Unbedingt. Eine entscheidende sogar. Die „optimale“ letzte Mahlzeit am Tag habt Ihr 4-5h vor dem Einschlafen. Dann hat Euer Körper die Möglichkeit, alles vollständig zu verdauen. So kommen sich Verdauung und Regeneration in der Nacht nicht ins Gehege. Wenn Deine Verdauungsorgane auf Hochtouren arbeiten, weil Du eine halbe Stunde vor dem Schlafengehen nochmal den Teller vollgeladen hast, kann Dein Körper nicht schlafen. Wenn Du Dich also an Deine zeitlichen Vorgaben hältst, wirst Du bemerken, dass Du besser schläfst. Dadurch erhöht sich die Funktionsweise Deiner Zellreparatur enorm. Vermeide außerdem Koffein nach 15h, denn es macht wach. Wenn Du es Dir in den späteren Tagesstunden gar nicht verkneifen kannst, reduziere die Menge auf maximal 100mg Espresso. Es ist wichtig, dass wir unser Verdauungssystem nicht nur als Verarbeiter unserer Nahrung definieren. Es beeinflusst außerdem unsere Hormone. 80% des Melatonins, das wir für unseren guten Schlaf benötigen, bildet sich im Darm. Aber das funktioniert nur, wenn unsere Nahrung dort gut zersetzt wird. Ergo: Hat der Darm zu viel mit verdauen zu tun und soll unser Körper schlafen, dann geht das nicht zusammen. Wusstet Ihr, dass auch unser Glückshormon Serotonin zu 80-90% im Darm gebildet wird? Und auch einige Schilddrüsenhormone werden im Darm umgewandelt. Die brauchen wir für unsere Gesundheit und Frauen für Ihren Eisprung.
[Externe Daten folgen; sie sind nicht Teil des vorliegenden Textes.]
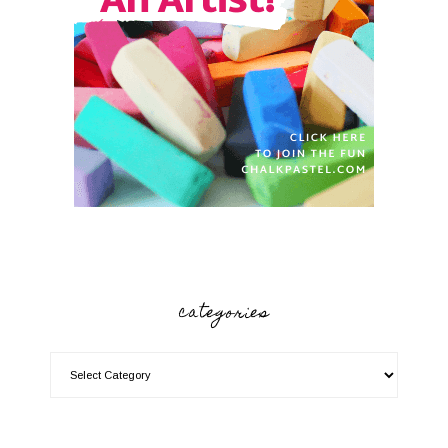
categories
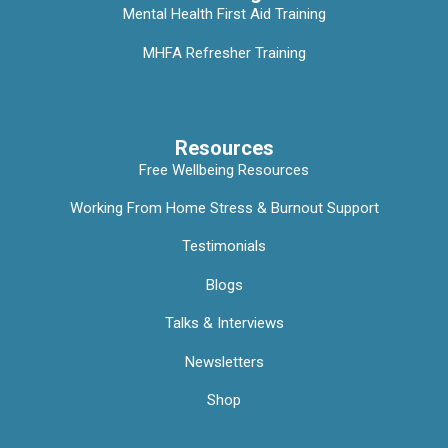
Mental Health First Aid Training
MHFA Refresher Training
Resources
Free Wellbeing Resources
Working From Home Stress & Burnout Support
Testimonials
Blogs
Talks & Interviews
Newsletters
Shop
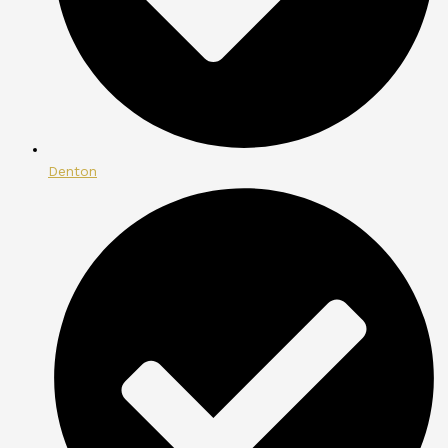
Denton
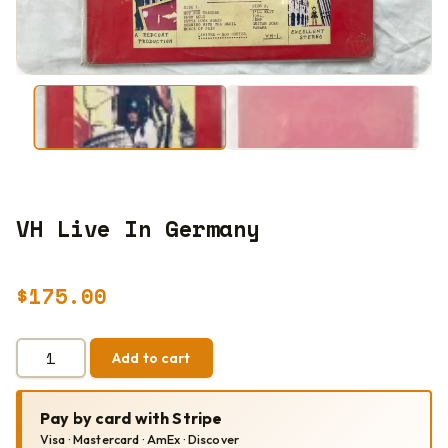
VH Live In Germany
$
175.00
VH
Add to cart
LIVE
IN
GERMANY
Pay by card with Stripe
QUANTITY
Visa · Mastercard · AmEx · Discover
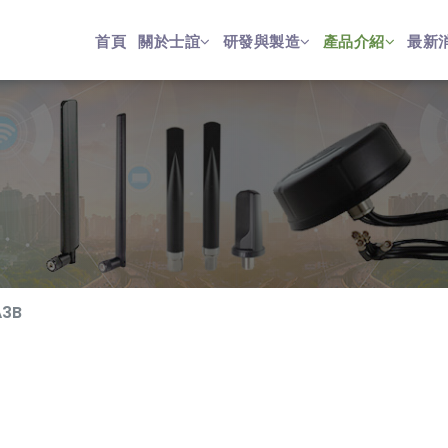
首頁
關於士誼
研發與製造
產品介紹
最新
A3B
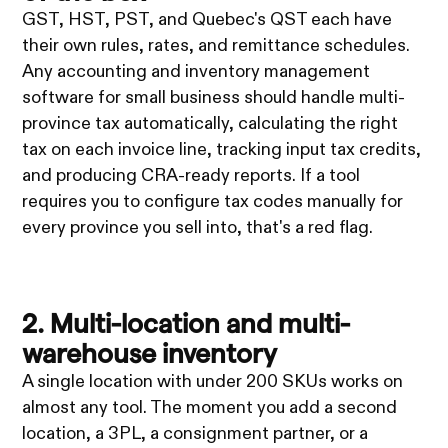
GST, HST, PST, and Quebec's QST each have
their own rules, rates, and remittance schedules.
Any accounting and inventory management
software for small business should handle multi-
province tax automatically, calculating the right
tax on each invoice line, tracking input tax credits,
and producing CRA-ready reports. If a tool
requires you to configure tax codes manually for
every province you sell into, that's a red flag.
2. Multi-location and multi-
warehouse inventory
A single location with under 200 SKUs works on
almost any tool. The moment you add a second
location, a 3PL, a consignment partner, or a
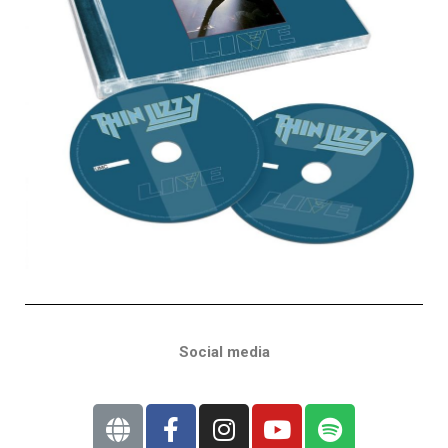
Social media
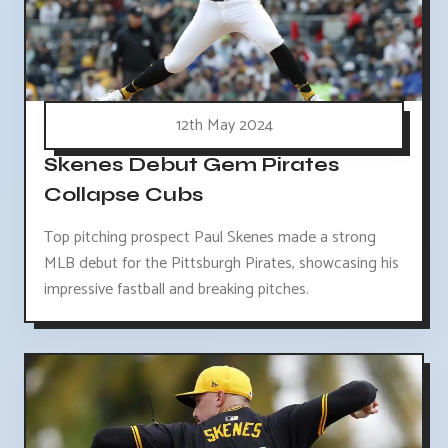
12th May 2024
Skenes Debut Gem Pirates
Collapse Cubs
Top pitching prospect Paul Skenes made a strong
MLB debut for the Pittsburgh Pirates, showcasing his
impressive fastball and breaking pitches.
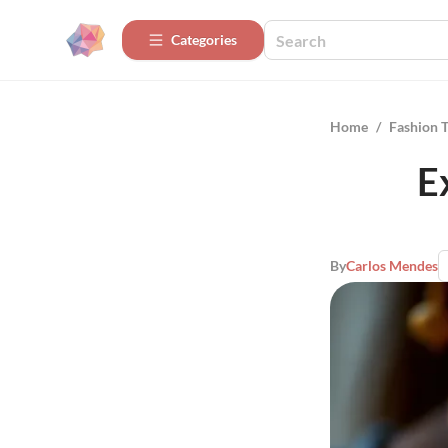
Categories
Home
/
Fashion 
E
By
Carlos Mendes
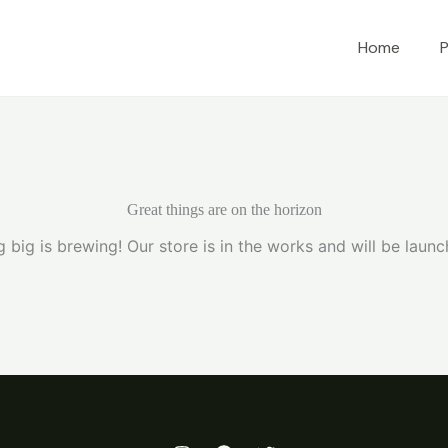
Home
P
Great things are on the horizon
 big is brewing! Our store is in the works and will be launc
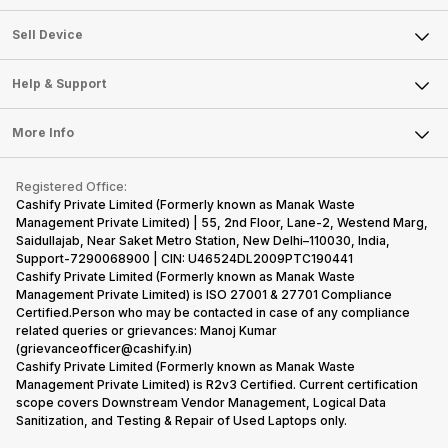
Sell Television
About Us
Sell Smart Watch
Sell Device
Careers
Sell Smart Speakers
Mobile Phone
Articles
Help & Support
Sell DSLR Camera
Laptop
Press Releases
Sell Earbuds
FAQ
Tablet
More Info
Become Cashify Partner
Repair Phone
Contact Us
iMac
Become Supersale Partner
Buy Gadgets
Terms & Conditions
Warranty Policy
Gaming Consoles
Registered Office:
Corporate Information
Recycle Phone
Privacy Policy
Cashify Private Limited (Formerly known as Manak Waste
Refund Policy
Find New Phone
Management Private Limited) | 55, 2nd Floor, Lane-2, Westend Marg,
Terms of Use
Saidullajab, Near Saket Metro Station, New Delhi–110030, India,
Partner With Us
E-Waste Policy
Support-7290068900 | CIN: U46524DL2009PTC190441
Cashify Private Limited (Formerly known as Manak Waste
Cookie Policy
Management Private Limited) is ISO 27001 & 27701 Compliance
What is Refurbished
Certified.Person who may be contacted in case of any compliance
related queries or grievances: Manoj Kumar
(grievanceofficer@cashify.in)
Cashify Private Limited (Formerly known as Manak Waste
Management Private Limited) is R2v3 Certified. Current certification
scope covers Downstream Vendor Management, Logical Data
Sanitization, and Testing & Repair of Used Laptops only.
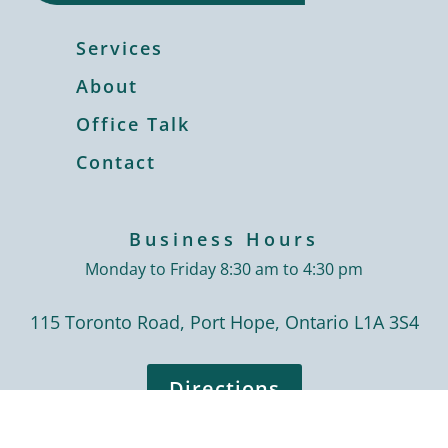
Services
About
Office Talk
Contact
Business Hours
Monday to Friday 8:30 am to 4:30 pm
115 Toronto Road, Port Hope, Ontario L1A 3S4
Directions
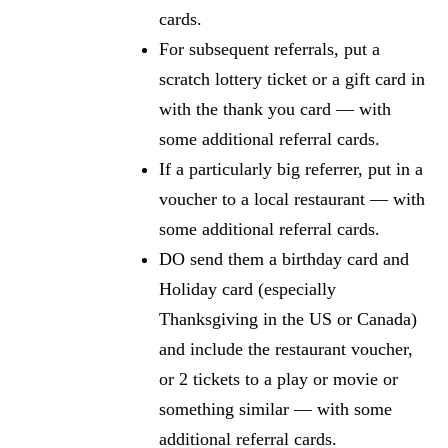
cards.
For subsequent referrals, put a
scratch lottery ticket or a gift card in
with the thank you card — with
some additional referral cards.
If a particularly big referrer, put in a
voucher to a local restaurant — with
some additional referral cards.
DO send them a birthday card and
Holiday card (especially
Thanksgiving in the US or Canada)
and include the restaurant voucher,
or 2 tickets to a play or movie or
something similar — with some
additional referral cards.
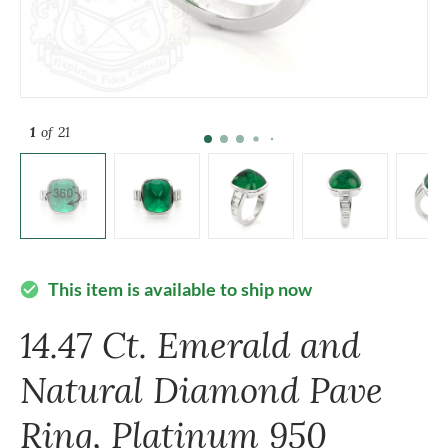
1
of 21
This item is available to ship now
check_circle
14.47 Ct. Emerald and
Natural Diamond Pave
Ring, Platinum 950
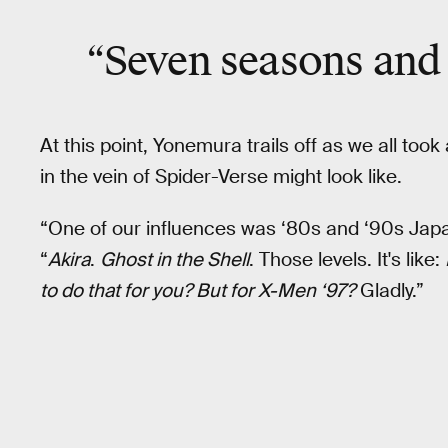
“Seven seasons and
At this point, Yonemura trails off as we all to
in the vein of Spider-Verse might look like.
“One of our influences was ‘80s and ‘90s Japa
“
Akira
.
Ghost in the Shell
. Those levels. It's like:
to do that for you? But for X-Men ‘97?
Gladly.”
Kannst Du Deine Tipps vielleicht nochmal für uns zusammenfassen?
Na klar. Wenn Ihr Euch an diese 12 sogenannten „Biohacks“ haltet, wird sich Eure Schlafqualität um ein Vielfaches verbessern.
Meine Schlafcoach-Tipps:
✓ Trage eine Blaulicht-Blocker-Brille. Schalte im Idealfall Blaulicht bereits 3h vor dem Schlafengehen aus
✓ Treibe Sport, aber mach das am besten am Morgen, denn hier liegen unsere Energie-Höhepunkte
✓ Nutze den Sonnenaufgang für Deine gute Energie.
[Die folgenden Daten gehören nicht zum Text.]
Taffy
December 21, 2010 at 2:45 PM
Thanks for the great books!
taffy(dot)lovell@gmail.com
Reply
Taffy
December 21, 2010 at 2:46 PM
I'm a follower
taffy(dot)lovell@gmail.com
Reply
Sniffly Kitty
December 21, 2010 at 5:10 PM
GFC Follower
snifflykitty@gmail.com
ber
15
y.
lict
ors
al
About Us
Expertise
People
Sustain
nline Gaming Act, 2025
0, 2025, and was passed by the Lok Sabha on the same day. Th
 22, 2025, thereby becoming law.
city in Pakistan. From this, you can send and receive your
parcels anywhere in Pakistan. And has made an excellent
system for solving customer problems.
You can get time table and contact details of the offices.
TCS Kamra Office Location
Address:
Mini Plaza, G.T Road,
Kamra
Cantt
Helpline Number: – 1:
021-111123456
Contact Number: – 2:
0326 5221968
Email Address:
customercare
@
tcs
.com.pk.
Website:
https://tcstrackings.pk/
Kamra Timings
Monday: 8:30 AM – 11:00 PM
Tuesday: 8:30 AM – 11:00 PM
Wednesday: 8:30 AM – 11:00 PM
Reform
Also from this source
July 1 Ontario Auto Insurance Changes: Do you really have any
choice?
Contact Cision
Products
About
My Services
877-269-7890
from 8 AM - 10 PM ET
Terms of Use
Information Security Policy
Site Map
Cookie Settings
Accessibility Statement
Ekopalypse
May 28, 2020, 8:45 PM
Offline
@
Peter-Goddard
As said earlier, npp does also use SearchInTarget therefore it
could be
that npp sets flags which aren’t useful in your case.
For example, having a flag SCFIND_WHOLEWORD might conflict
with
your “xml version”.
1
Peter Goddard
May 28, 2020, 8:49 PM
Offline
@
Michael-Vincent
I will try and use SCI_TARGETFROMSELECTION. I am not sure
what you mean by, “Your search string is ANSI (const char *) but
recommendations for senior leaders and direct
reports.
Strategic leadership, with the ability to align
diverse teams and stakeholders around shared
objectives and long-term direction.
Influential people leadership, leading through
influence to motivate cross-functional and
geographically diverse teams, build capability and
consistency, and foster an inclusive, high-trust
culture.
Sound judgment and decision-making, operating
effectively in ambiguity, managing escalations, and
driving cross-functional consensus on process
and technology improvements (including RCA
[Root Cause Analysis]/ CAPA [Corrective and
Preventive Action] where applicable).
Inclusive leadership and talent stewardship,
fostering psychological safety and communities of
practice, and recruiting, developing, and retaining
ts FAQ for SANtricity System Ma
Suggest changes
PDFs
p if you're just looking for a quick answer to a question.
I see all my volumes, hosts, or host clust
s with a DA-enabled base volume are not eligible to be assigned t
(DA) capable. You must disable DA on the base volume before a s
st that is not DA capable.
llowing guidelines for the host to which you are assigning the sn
Laufe barfuß durchs Gras – vor dem Schafengehen und nach dem Aufwachen – für etwa 20min. Das hat eine herrlich erdende Wirkung
✓ Iss noch vor dem Sonnenuntergang. Dann ist Deine Verdauung abgeschlossen, wenn Du zu Bett gehst und Dein Körper kann vollständig regenerieren
✓ Nimm nur für Dich gut verträgliche Lebensmittel als „letzte Mahlzeit des Tages“ zu Dir, damit sich Dein Blutzuckerspiegel stabilisiert
✓ Dimme das Licht und schalte EMF-Quellen aus (z.B. WiFi).
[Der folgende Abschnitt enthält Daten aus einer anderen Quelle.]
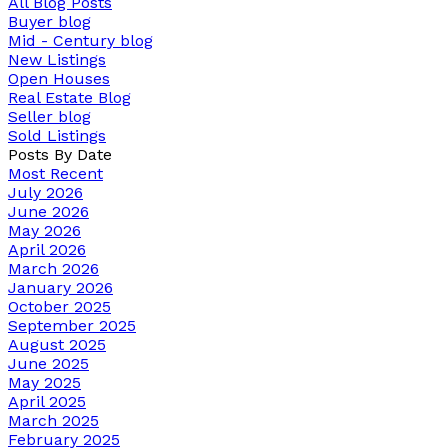
All Blog Posts
Buyer blog
Mid - Century blog
New Listings
Open Houses
Real Estate Blog
Seller blog
Sold Listings
Posts By Date
Most Recent
July 2026
June 2026
May 2026
April 2026
March 2026
January 2026
October 2025
September 2025
August 2025
June 2025
May 2025
April 2025
March 2025
February 2025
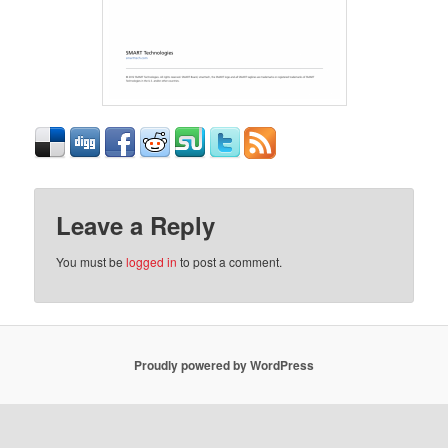
Leave a Reply
You must be
logged in
to post a comment.
Proudly powered by WordPress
Halte Deine regelmäßigen Schlaf- und Wachzeiten ein.
Schlafe in abgedunkelten Räumen
✓ Schlafe in kühlen Räumen, am besten bei einer Temperatur von ca. 19°C
✓ Schlafe bei offenem Fenster oder offener Schlafzimmer-Türe. Lüfte vor dem Schlafengehen
✓ Pflanzen im Schlafzimmer sorgen für Sauerstoff und ein gutes Raumklima
✓ Trage atmungsaktive Kleidung zum Schlafen
✓ Nutze 1 Matratze pro Person
✓ Versuche, aus dem gedanklichen Hamsterrad zu kommen, mindestens 1h vor dem Schlafengehen
✓ Ziehe Dein Bett weg von der Wand und schalte Dein Handy aus
✓ Wechsle regelmäßig Deine Bettwäsche
Lieber Andreas, vielen Dank für Deine Zeit und Deine hilfreichen Schlaftipps. Wir schalten jetzt den PC aus. Gute Nacht.